● **Requirement**:
Please print all of the records shown below, exactly as given.

────────────────────

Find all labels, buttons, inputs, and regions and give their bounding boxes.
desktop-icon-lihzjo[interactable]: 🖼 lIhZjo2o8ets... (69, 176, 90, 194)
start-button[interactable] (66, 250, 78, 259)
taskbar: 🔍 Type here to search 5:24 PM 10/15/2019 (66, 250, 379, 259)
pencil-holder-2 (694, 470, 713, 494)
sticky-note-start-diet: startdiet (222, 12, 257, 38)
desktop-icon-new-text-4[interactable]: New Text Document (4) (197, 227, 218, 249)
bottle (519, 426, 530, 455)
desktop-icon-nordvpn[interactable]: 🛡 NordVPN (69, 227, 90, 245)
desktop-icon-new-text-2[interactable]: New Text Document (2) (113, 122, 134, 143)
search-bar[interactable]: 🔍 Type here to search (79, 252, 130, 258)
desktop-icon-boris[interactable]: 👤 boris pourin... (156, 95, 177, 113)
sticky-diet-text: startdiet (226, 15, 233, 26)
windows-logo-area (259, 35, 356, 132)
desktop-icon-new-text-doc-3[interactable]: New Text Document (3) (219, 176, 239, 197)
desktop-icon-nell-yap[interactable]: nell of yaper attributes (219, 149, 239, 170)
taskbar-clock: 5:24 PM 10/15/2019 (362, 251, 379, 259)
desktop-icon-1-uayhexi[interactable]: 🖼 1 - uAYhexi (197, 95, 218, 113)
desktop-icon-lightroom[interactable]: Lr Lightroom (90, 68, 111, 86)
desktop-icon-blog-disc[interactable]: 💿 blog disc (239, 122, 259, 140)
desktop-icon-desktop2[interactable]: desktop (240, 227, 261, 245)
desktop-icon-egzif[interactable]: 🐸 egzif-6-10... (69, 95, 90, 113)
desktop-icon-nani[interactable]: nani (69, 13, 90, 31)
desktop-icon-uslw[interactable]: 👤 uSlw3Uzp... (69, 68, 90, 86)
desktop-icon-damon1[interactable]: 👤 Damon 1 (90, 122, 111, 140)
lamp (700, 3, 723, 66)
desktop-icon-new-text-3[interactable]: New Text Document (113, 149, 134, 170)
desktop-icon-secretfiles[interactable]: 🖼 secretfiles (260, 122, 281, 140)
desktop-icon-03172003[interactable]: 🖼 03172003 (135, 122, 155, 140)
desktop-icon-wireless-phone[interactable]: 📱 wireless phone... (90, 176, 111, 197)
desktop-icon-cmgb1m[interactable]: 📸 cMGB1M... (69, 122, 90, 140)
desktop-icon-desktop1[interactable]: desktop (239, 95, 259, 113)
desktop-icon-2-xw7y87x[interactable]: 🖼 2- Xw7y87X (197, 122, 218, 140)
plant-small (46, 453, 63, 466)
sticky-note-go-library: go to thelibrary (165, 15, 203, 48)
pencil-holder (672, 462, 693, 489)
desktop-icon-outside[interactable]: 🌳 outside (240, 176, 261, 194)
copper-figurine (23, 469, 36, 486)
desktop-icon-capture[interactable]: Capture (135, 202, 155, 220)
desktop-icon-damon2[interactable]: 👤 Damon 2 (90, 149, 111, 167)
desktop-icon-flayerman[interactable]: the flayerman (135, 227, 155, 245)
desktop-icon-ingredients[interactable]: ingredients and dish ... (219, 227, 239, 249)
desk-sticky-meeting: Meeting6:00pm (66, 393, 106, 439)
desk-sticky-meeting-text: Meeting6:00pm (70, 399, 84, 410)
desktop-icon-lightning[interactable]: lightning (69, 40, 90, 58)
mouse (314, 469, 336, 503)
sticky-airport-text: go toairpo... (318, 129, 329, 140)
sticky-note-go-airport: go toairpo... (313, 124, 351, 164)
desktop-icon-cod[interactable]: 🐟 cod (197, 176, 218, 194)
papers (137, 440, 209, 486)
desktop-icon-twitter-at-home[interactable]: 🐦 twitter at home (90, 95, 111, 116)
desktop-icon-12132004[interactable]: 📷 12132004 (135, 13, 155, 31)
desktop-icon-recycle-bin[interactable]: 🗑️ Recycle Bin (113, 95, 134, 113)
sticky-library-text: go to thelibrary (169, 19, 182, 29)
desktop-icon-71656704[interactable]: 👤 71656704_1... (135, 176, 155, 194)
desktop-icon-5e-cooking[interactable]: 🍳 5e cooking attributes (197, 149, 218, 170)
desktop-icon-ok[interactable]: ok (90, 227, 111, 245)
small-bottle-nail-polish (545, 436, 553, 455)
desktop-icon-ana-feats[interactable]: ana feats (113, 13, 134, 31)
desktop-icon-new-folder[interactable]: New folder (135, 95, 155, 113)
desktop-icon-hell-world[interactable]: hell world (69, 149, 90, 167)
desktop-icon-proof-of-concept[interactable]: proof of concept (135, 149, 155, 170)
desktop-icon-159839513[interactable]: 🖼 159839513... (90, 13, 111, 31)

────────────────────

● **Output below**:
Find all labels, buttons, inputs, and regions and give their bounding boxes.
desktop-icon-lihzjo[interactable]: 🖼 lIhZjo2o8ets... (69, 176, 90, 194)
start-button[interactable] (66, 250, 78, 259)
taskbar: 🔍 Type here to search 5:24 PM 10/15/2019 (66, 250, 379, 259)
pencil-holder-2 (694, 470, 713, 494)
sticky-note-start-diet: startdiet (222, 12, 257, 38)
desktop-icon-new-text-4[interactable]: New Text Document (4) (197, 227, 218, 249)
bottle (519, 426, 530, 455)
desktop-icon-nordvpn[interactable]: 🛡 NordVPN (69, 227, 90, 245)
desktop-icon-new-text-2[interactable]: New Text Document (2) (113, 122, 134, 143)
search-bar[interactable]: 🔍 Type here to search (79, 252, 130, 258)
desktop-icon-boris[interactable]: 👤 boris pourin... (156, 95, 177, 113)
sticky-diet-text: startdiet (226, 15, 233, 26)
windows-logo-area (259, 35, 356, 132)
desktop-icon-new-text-doc-3[interactable]: New Text Document (3) (219, 176, 239, 197)
desktop-icon-nell-yap[interactable]: nell of yaper attributes (219, 149, 239, 170)
taskbar-clock: 5:24 PM 10/15/2019 (362, 251, 379, 259)
desktop-icon-1-uayhexi[interactable]: 🖼 1 - uAYhexi (197, 95, 218, 113)
desktop-icon-lightroom[interactable]: Lr Lightroom (90, 68, 111, 86)
desktop-icon-blog-disc[interactable]: 💿 blog disc (239, 122, 259, 140)
desktop-icon-desktop2[interactable]: desktop (240, 227, 261, 245)
desktop-icon-egzif[interactable]: 🐸 egzif-6-10... (69, 95, 90, 113)
desktop-icon-nani[interactable]: nani (69, 13, 90, 31)
desktop-icon-uslw[interactable]: 👤 uSlw3Uzp... (69, 68, 90, 86)
desktop-icon-damon1[interactable]: 👤 Damon 1 (90, 122, 111, 140)
lamp (700, 3, 723, 66)
desktop-icon-new-text-3[interactable]: New Text Document (113, 149, 134, 170)
desktop-icon-secretfiles[interactable]: 🖼 secretfiles (260, 122, 281, 140)
desktop-icon-03172003[interactable]: 🖼 03172003 (135, 122, 155, 140)
desktop-icon-wireless-phone[interactable]: 📱 wireless phone... (90, 176, 111, 197)
desktop-icon-cmgb1m[interactable]: 📸 cMGB1M... (69, 122, 90, 140)
desktop-icon-desktop1[interactable]: desktop (239, 95, 259, 113)
desktop-icon-2-xw7y87x[interactable]: 🖼 2- Xw7y87X (197, 122, 218, 140)
plant-small (46, 453, 63, 466)
sticky-note-go-library: go to thelibrary (165, 15, 203, 48)
pencil-holder (672, 462, 693, 489)
desktop-icon-outside[interactable]: 🌳 outside (240, 176, 261, 194)
copper-figurine (23, 469, 36, 486)
desktop-icon-capture[interactable]: Capture (135, 202, 155, 220)
desktop-icon-damon2[interactable]: 👤 Damon 2 (90, 149, 111, 167)
desktop-icon-flayerman[interactable]: the flayerman (135, 227, 155, 245)
desktop-icon-ingredients[interactable]: ingredients and dish ... (219, 227, 239, 249)
desk-sticky-meeting: Meeting6:00pm (66, 393, 106, 439)
desk-sticky-meeting-text: Meeting6:00pm (70, 399, 84, 410)
desktop-icon-lightning[interactable]: lightning (69, 40, 90, 58)
mouse (314, 469, 336, 503)
sticky-airport-text: go toairpo... (318, 129, 329, 140)
sticky-note-go-airport: go toairpo... (313, 124, 351, 164)
desktop-icon-cod[interactable]: 🐟 cod (197, 176, 218, 194)
papers (137, 440, 209, 486)
desktop-icon-twitter-at-home[interactable]: 🐦 twitter at home (90, 95, 111, 116)
desktop-icon-12132004[interactable]: 📷 12132004 (135, 13, 155, 31)
desktop-icon-recycle-bin[interactable]: 🗑️ Recycle Bin (113, 95, 134, 113)
sticky-library-text: go to thelibrary (169, 19, 182, 29)
desktop-icon-71656704[interactable]: 👤 71656704_1... (135, 176, 155, 194)
desktop-icon-5e-cooking[interactable]: 🍳 5e cooking attributes (197, 149, 218, 170)
desktop-icon-ok[interactable]: ok (90, 227, 111, 245)
small-bottle-nail-polish (545, 436, 553, 455)
desktop-icon-ana-feats[interactable]: ana feats (113, 13, 134, 31)
desktop-icon-new-folder[interactable]: New folder (135, 95, 155, 113)
desktop-icon-hell-world[interactable]: hell world (69, 149, 90, 167)
desktop-icon-proof-of-concept[interactable]: proof of concept (135, 149, 155, 170)
desktop-icon-159839513[interactable]: 🖼 159839513... (90, 13, 111, 31)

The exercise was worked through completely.